▸ **Task**: From the records below, pull each line that has "dirigido".
[[ Data for this task, beginning ]]
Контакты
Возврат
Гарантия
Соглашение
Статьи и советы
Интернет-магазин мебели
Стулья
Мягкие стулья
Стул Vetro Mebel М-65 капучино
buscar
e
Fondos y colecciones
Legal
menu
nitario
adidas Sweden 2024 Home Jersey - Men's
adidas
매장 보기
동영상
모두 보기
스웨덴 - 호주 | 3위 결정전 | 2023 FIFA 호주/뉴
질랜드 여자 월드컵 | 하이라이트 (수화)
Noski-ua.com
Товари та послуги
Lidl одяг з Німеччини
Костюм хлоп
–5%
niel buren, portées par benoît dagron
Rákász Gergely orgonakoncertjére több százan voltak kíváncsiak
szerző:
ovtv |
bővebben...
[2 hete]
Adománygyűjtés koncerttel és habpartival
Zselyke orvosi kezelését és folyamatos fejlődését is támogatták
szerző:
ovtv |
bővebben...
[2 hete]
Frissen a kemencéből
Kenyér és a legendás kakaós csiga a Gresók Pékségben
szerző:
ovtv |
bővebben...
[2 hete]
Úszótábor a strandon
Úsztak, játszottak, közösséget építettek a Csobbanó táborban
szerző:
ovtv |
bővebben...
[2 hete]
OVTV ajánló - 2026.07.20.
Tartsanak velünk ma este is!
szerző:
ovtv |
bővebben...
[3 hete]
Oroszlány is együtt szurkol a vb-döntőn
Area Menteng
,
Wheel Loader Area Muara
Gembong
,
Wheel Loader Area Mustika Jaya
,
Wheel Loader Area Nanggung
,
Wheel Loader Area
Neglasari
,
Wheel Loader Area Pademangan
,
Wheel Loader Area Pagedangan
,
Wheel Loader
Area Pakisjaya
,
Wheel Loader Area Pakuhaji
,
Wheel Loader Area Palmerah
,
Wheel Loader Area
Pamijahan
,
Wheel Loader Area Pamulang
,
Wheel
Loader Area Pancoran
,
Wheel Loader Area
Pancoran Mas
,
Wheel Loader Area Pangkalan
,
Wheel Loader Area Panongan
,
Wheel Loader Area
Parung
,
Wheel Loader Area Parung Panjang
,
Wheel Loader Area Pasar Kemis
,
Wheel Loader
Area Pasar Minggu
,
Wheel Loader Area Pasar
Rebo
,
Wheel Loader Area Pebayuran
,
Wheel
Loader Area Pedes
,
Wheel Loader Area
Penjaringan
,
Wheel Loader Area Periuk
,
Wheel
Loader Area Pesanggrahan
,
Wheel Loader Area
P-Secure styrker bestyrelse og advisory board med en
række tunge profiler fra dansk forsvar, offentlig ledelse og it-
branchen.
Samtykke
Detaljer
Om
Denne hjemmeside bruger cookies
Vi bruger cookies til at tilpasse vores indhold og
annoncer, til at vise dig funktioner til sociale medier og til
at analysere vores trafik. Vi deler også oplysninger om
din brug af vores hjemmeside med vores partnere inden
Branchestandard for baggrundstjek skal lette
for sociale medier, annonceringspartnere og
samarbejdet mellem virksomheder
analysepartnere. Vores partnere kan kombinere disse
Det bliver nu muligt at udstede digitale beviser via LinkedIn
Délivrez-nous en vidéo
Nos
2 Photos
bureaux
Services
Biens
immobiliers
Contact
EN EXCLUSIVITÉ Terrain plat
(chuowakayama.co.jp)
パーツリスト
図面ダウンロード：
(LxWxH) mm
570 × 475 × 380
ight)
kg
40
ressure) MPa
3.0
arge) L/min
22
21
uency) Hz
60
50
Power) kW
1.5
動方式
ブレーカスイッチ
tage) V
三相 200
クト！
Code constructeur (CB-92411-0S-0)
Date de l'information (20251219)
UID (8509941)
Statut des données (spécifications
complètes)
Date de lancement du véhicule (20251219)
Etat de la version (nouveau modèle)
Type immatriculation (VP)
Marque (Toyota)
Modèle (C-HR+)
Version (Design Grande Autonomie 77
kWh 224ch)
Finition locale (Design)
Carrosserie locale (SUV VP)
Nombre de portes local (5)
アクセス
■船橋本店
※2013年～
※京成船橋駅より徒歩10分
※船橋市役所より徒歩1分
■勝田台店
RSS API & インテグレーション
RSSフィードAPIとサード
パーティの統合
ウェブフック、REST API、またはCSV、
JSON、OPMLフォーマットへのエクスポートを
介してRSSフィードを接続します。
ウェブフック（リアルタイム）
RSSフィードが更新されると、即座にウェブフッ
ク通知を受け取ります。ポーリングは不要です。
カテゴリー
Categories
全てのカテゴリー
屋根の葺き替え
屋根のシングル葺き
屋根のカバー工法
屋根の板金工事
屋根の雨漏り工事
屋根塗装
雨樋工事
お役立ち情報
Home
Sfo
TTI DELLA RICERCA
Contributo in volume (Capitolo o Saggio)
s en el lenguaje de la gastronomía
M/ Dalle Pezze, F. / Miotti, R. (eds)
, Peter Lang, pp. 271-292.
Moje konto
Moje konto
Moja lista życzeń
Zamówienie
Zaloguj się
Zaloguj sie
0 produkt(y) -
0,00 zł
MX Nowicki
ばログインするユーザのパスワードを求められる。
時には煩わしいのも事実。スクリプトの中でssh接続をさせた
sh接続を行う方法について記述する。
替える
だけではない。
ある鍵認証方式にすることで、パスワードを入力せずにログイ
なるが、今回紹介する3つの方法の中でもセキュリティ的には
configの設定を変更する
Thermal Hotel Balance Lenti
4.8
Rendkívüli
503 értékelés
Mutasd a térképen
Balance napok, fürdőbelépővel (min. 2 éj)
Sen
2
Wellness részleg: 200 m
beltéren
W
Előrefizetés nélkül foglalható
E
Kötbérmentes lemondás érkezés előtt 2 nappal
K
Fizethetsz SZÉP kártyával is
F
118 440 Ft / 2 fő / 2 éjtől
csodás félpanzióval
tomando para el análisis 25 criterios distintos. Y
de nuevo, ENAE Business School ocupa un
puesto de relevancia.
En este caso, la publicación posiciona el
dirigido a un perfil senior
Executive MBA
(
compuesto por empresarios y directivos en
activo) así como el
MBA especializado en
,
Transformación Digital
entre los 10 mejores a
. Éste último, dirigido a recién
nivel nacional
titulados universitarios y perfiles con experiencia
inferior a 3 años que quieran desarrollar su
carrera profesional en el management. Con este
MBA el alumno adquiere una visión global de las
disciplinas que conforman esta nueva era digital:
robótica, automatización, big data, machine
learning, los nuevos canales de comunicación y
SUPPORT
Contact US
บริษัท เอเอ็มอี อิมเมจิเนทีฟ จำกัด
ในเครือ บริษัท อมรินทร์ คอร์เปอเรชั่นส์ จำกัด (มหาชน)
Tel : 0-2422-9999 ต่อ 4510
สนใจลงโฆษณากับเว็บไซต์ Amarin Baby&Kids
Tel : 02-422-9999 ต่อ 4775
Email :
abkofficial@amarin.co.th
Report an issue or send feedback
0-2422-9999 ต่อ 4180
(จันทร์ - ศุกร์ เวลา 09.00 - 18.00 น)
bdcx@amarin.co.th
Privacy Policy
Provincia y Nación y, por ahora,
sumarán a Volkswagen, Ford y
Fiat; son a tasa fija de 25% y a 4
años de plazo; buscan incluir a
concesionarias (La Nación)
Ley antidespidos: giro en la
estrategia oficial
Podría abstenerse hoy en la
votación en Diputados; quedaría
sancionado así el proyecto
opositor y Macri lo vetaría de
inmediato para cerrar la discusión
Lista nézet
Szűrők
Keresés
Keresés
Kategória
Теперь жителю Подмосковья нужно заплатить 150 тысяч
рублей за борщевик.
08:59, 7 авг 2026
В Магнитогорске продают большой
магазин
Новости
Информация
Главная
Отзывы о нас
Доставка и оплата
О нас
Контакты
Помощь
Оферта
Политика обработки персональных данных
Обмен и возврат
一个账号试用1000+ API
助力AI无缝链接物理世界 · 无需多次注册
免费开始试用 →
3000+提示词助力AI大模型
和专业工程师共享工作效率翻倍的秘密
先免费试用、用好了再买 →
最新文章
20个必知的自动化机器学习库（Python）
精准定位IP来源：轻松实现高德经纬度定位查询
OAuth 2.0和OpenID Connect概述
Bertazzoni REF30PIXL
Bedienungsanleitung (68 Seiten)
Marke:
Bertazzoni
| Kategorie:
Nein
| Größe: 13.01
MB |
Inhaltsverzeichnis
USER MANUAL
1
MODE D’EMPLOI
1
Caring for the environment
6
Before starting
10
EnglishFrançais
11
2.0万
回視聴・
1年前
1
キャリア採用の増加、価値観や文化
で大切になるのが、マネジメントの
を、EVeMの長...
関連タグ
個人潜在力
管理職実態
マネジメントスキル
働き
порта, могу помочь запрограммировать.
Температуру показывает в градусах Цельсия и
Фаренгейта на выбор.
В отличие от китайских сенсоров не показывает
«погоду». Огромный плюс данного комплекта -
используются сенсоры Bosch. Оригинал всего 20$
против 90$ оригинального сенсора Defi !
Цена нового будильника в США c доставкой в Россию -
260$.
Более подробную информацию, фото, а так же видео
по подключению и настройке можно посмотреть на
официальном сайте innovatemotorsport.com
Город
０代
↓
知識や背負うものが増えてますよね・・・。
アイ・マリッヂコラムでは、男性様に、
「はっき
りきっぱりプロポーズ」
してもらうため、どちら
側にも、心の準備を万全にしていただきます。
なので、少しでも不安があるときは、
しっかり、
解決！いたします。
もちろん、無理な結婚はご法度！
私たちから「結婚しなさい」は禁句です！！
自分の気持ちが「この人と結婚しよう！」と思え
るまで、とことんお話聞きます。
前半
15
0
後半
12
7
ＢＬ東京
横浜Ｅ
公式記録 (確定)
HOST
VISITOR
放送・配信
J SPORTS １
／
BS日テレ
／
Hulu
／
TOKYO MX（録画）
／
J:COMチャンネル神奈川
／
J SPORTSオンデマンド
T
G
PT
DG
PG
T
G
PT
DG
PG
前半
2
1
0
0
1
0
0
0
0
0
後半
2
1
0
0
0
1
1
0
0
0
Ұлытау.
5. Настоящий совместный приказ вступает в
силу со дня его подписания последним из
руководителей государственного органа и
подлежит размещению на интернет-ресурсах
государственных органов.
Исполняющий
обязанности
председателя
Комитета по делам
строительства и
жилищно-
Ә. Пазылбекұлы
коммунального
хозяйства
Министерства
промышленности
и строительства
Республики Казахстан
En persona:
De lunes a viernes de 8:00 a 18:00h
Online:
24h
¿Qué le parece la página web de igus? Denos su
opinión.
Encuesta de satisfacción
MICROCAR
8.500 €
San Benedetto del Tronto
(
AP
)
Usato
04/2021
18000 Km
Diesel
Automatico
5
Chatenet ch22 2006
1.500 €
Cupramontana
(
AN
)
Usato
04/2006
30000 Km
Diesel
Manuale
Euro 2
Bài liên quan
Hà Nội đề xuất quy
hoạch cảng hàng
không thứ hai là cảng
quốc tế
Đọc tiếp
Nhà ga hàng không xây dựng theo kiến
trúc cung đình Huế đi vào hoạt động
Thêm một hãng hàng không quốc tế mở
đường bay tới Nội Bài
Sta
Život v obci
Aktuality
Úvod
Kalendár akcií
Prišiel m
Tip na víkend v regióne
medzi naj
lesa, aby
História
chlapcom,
[[ Data for this task, end ]]
▸ **Solution to the problem**:
dirigido a un perfil senior
. Éste último, dirigido a recién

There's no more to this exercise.